Your argument, as presented, seems to be along these lines: Suppose there is one person, and one person is tortured. That's really important. Suppose there are a billion people, and one of them is tortured. That's not very important.
No. My argument is as follows: suppose there is one person, duplicated a billion times. These copies are identical, they are the same person. Suppose one copy is deleted. This is equivalent to a-billion-to-one odds of killing all of them. Furthermore, this holds for torture. Assuming this argument holds (and I have yet to see a reason it shouldn't) then the scenario at the bottom is a Good Thing.
However, if you consider it in terms of rewards adding up, then surely the trillions etc. copies of the society at the end receive enough utility to outweigh the disutility of the few copies getting tortured?
Would you do me a favor and reread my comment?
The point wasn't that that was what you were trying to say, my point was that that was the most natural way to interpret what you were actually saying. Hence my comment at the end - you seem to be trying to raise a dustmotes in the eye versus torture argument, but you never actually discuss the dustmotes. Your comments invest a heavy amount of weight in the torture aspect of the argument, and remember that's already an emotionally charged concept, and then you never discuss the utility that actually comes out...
I came up with this after watching a science fiction film, which shall remain nameless due to spoilers, where the protagonist is briefly in a similar situation to the scenario at the end. I'm not sure how original it is, but I certainly don't recall seeing anything like it before.
Imagine, for simplicity, a purely selfish agent. Call it Alice. Alice is an expected utility maximizer, and she gains utility from eating cakes. Omega appears and offers her a deal - they will flip a fair coin, and give Alice three cakes if it comes up heads. If it comes up tails, they will take one cake away her stockpile. Alice runs the numbers, determines that the expected utility is positive, and accepts the deal. Just another day in the life of a perfectly truthful superintelligence offering inexplicable choices.
The next day, Omega returns. This time, they offer a slightly different deal - instead of flipping a coin, they will perfectly simulate Alice once. This copy will live out her life just as she would have done in reality - except that she will be given three cakes. The original Alice, however, receives nothing. She reasons that this is equivalent to the last deal, and accepts.
(If you disagree, consider the time between Omega starting the simulation and providing the cake. What subjective odds should she give for receiving cake?)
Imagine a second agent, Bob, who gets utility from Alice getting utility. One day, Omega show up and offers to flip a fair coin. If it comes up heads, they will give Alice - who knows nothing of this - three cakes. If it comes up tails, they will take one cake from her stockpile. He reasons as Alice did an accepts.
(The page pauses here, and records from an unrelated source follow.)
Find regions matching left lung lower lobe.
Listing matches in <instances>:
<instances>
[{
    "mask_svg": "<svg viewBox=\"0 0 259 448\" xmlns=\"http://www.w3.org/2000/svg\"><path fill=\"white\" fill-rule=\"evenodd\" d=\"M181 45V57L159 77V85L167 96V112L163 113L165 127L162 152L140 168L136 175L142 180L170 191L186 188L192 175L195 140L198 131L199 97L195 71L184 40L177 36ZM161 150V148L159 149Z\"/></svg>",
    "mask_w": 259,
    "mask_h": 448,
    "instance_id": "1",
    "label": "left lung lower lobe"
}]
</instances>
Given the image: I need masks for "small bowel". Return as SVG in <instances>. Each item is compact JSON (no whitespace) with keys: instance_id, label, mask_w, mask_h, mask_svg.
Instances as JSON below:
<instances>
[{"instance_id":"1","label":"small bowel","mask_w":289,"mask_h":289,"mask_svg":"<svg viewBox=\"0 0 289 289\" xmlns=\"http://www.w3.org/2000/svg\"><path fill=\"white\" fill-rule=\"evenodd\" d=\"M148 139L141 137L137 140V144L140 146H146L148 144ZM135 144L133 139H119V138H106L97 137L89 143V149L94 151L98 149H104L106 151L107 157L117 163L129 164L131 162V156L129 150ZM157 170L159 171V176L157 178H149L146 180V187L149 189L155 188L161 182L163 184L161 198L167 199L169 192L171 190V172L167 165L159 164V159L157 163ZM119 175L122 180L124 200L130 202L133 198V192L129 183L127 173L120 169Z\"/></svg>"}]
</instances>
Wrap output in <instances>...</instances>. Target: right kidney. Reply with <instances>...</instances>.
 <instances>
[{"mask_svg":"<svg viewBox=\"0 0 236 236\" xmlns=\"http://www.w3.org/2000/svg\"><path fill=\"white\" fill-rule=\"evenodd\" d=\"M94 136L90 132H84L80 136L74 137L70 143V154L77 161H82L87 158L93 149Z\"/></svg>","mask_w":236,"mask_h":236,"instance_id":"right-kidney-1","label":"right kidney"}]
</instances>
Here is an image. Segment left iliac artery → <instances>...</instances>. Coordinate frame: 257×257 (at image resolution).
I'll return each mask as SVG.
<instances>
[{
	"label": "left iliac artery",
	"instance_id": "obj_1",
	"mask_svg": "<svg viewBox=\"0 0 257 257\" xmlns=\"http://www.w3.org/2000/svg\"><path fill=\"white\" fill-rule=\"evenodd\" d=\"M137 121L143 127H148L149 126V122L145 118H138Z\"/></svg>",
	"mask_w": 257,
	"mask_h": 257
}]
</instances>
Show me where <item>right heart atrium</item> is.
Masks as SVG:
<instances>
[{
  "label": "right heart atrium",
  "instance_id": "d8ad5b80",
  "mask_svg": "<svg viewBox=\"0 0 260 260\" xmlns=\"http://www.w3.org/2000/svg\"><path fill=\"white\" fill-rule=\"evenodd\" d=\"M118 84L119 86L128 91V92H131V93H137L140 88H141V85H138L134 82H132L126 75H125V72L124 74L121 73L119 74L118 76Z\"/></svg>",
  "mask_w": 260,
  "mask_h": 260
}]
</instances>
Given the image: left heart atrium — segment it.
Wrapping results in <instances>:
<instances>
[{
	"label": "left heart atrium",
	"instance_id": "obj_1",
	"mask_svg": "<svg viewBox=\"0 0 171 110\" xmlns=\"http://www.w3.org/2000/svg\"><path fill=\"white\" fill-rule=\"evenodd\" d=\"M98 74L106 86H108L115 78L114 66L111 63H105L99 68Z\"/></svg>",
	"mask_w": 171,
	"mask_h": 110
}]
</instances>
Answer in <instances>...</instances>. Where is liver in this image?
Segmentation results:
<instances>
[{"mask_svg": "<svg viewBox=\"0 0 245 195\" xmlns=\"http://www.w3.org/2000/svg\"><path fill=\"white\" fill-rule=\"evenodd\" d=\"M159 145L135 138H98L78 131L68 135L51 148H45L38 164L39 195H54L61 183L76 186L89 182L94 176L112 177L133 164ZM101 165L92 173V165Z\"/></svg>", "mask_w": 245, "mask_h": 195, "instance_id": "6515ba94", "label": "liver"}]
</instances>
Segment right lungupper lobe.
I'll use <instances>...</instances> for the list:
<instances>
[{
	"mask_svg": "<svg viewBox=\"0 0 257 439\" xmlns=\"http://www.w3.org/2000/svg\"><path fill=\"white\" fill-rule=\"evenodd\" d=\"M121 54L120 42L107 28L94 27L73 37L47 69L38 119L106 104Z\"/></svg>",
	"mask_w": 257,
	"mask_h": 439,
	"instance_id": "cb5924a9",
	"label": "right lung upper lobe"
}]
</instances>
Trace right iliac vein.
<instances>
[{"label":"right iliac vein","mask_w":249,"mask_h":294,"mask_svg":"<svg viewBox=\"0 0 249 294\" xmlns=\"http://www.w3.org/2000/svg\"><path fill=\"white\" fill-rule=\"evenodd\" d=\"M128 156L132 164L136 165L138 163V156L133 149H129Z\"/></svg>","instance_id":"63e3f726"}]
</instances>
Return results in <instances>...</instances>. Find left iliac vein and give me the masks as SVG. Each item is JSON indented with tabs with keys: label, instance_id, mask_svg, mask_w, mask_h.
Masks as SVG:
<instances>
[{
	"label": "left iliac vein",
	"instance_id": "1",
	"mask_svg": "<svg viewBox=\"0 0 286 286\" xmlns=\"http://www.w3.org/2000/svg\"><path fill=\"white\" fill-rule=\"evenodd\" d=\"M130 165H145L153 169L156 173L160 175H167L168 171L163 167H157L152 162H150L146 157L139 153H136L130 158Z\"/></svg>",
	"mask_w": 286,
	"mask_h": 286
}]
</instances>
Guess what? The next day, Omega returns, offering to simulate Alice and give her you-know-what (hint: it's cakes.) Bob reasons just as Alice did in the second paragraph there and accepts the bargain.
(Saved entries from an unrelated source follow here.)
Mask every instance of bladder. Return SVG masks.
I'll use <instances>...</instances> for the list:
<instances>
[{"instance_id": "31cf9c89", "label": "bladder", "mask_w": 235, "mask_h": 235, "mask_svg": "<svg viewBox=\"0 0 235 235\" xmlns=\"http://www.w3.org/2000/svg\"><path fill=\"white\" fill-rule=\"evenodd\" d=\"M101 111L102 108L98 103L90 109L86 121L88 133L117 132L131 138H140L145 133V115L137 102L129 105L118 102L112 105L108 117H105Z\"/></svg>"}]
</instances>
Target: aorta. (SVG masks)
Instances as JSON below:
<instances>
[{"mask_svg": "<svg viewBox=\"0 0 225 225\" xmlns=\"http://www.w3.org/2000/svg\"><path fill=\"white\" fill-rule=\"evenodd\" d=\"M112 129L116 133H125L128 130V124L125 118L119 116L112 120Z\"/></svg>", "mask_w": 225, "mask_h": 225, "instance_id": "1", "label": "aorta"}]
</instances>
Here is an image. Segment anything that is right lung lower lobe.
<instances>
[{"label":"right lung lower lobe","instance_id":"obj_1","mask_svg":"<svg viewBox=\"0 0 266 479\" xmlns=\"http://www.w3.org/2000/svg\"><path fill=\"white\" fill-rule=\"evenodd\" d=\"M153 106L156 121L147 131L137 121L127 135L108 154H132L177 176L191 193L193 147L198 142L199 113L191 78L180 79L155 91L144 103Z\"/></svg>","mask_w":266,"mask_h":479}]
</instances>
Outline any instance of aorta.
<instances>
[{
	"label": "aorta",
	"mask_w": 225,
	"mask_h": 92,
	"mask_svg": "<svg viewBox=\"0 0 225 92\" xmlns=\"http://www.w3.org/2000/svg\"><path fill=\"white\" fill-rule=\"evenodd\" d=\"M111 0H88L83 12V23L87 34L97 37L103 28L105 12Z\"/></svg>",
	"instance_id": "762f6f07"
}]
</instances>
Humans value each other's utility. Most notably, we value our lives, and we value each other not being tortured. If we simulate someone a billion times, and switch off one simulation, this is equivalent to risking their life at odds of 1:1,000,000,000. If we simulate someone and torture one of the simulations, this is equivalent to risking a one-in-a-billion chance of them being tortured. Such risks are often acceptable, if enough utility is gained by success. We often risk our own lives at worse odds.
If we simulate an entire society a trillion times, or 3^^^^^^3 times, or some similarly vast number, and then simulate something horrific - an individual's private harem or torture chamber or hunting ground - then the people in this simulation *are not real*. Their needs and desires are worth, not nothing, but far less then the merest whims of those who are Really Real. They are, in effect, zombies - not quite p-zombies, since they are conscious, but e-zombies - reasoning, intelligent beings that can talk and scream and beg for mercy but *do not matter*.
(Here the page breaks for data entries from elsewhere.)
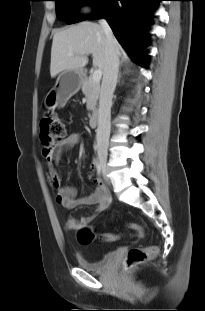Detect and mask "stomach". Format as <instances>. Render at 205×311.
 Segmentation results:
<instances>
[{
    "instance_id": "1",
    "label": "stomach",
    "mask_w": 205,
    "mask_h": 311,
    "mask_svg": "<svg viewBox=\"0 0 205 311\" xmlns=\"http://www.w3.org/2000/svg\"><path fill=\"white\" fill-rule=\"evenodd\" d=\"M83 72L81 70H65L62 71L55 86L49 91L45 98L48 108L62 107L65 103L75 95L82 84Z\"/></svg>"
}]
</instances>
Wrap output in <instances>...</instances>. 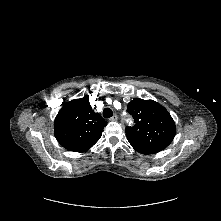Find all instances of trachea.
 <instances>
[{
    "label": "trachea",
    "instance_id": "trachea-1",
    "mask_svg": "<svg viewBox=\"0 0 221 221\" xmlns=\"http://www.w3.org/2000/svg\"><path fill=\"white\" fill-rule=\"evenodd\" d=\"M112 115H113V111L110 109V108H105L104 110H103V116H104V118H110V117H112Z\"/></svg>",
    "mask_w": 221,
    "mask_h": 221
}]
</instances>
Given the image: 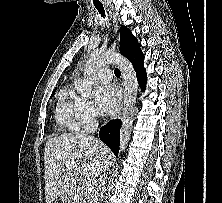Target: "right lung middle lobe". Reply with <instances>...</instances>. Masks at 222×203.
I'll use <instances>...</instances> for the list:
<instances>
[{"instance_id":"right-lung-middle-lobe-1","label":"right lung middle lobe","mask_w":222,"mask_h":203,"mask_svg":"<svg viewBox=\"0 0 222 203\" xmlns=\"http://www.w3.org/2000/svg\"><path fill=\"white\" fill-rule=\"evenodd\" d=\"M53 95H54V92L52 93V96H51V97H53Z\"/></svg>"}]
</instances>
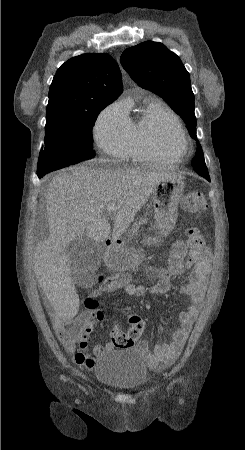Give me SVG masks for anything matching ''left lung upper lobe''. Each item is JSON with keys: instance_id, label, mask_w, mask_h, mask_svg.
<instances>
[{"instance_id": "1", "label": "left lung upper lobe", "mask_w": 245, "mask_h": 450, "mask_svg": "<svg viewBox=\"0 0 245 450\" xmlns=\"http://www.w3.org/2000/svg\"><path fill=\"white\" fill-rule=\"evenodd\" d=\"M120 62L139 86L162 96L174 108L188 126L191 137L198 141L194 94L180 58L162 43L148 41L126 49ZM192 166L199 175L208 174L199 146Z\"/></svg>"}]
</instances>
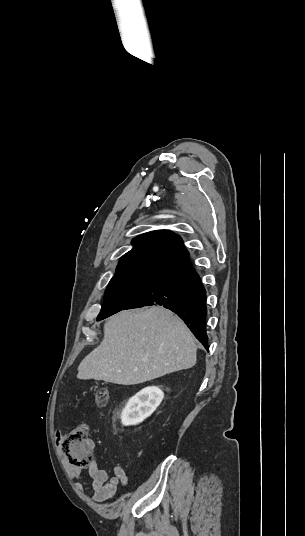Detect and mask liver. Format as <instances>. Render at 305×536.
<instances>
[{"instance_id": "6515ba94", "label": "liver", "mask_w": 305, "mask_h": 536, "mask_svg": "<svg viewBox=\"0 0 305 536\" xmlns=\"http://www.w3.org/2000/svg\"><path fill=\"white\" fill-rule=\"evenodd\" d=\"M196 350L190 330L170 310H127L104 324V340L79 364L77 378L142 384L193 368Z\"/></svg>"}]
</instances>
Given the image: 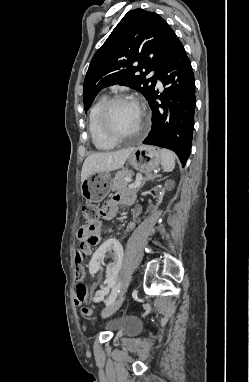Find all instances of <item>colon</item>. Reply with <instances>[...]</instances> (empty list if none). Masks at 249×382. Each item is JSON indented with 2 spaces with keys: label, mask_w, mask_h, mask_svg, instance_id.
I'll return each instance as SVG.
<instances>
[{
  "label": "colon",
  "mask_w": 249,
  "mask_h": 382,
  "mask_svg": "<svg viewBox=\"0 0 249 382\" xmlns=\"http://www.w3.org/2000/svg\"><path fill=\"white\" fill-rule=\"evenodd\" d=\"M82 213L87 221V223H93L100 214V209L94 205V204H85L82 207ZM88 254V248H80L77 247L76 249V262L77 264L74 265V270L76 273L74 274V277L76 279L81 280L83 278V269L81 267V263L86 258ZM87 296V287L83 282H78L76 286V297L75 298H86ZM87 310H84V313H86Z\"/></svg>",
  "instance_id": "1"
}]
</instances>
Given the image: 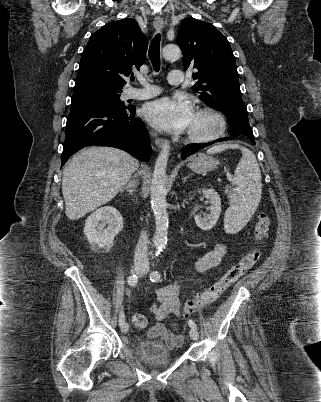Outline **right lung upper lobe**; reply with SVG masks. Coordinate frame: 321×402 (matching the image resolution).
<instances>
[{
	"label": "right lung upper lobe",
	"mask_w": 321,
	"mask_h": 402,
	"mask_svg": "<svg viewBox=\"0 0 321 402\" xmlns=\"http://www.w3.org/2000/svg\"><path fill=\"white\" fill-rule=\"evenodd\" d=\"M147 38L133 19L110 22L89 39L75 85L97 83L122 89L125 77L145 62Z\"/></svg>",
	"instance_id": "obj_1"
}]
</instances>
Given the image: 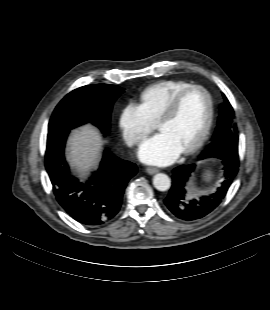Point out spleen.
<instances>
[{
	"label": "spleen",
	"instance_id": "1",
	"mask_svg": "<svg viewBox=\"0 0 270 310\" xmlns=\"http://www.w3.org/2000/svg\"><path fill=\"white\" fill-rule=\"evenodd\" d=\"M206 180H210L213 177V174L210 171H206L205 176Z\"/></svg>",
	"mask_w": 270,
	"mask_h": 310
}]
</instances>
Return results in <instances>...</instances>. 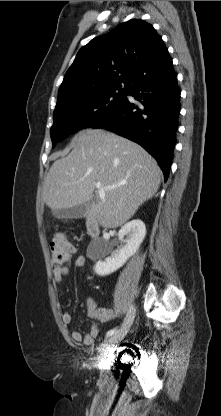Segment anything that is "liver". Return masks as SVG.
<instances>
[{
    "label": "liver",
    "instance_id": "liver-1",
    "mask_svg": "<svg viewBox=\"0 0 221 416\" xmlns=\"http://www.w3.org/2000/svg\"><path fill=\"white\" fill-rule=\"evenodd\" d=\"M73 144L67 156L52 164L44 180L43 201L52 210L94 198L84 216L103 228H116L157 192L160 167L137 143L102 129H87L73 138ZM96 183L116 187L94 196Z\"/></svg>",
    "mask_w": 221,
    "mask_h": 416
}]
</instances>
My mind rebels at the notion that such a thing might exist, even in theory, and yet ... if it were a similarly tiny *chance*, for similar reward, I would shut up and multiply and take it. This could be simply scope insensitivity, or some instinctual dislike of tribe members declaring themselves superior.
Well, there it is! The weirdest of Weirdtopias, I should think. Have I missed some obvious flaw? Have I made some sort of technical error? This is a draft, so criticisms will likely be encorporated into the final product (if indeed someone doesn't disprove it entirely.)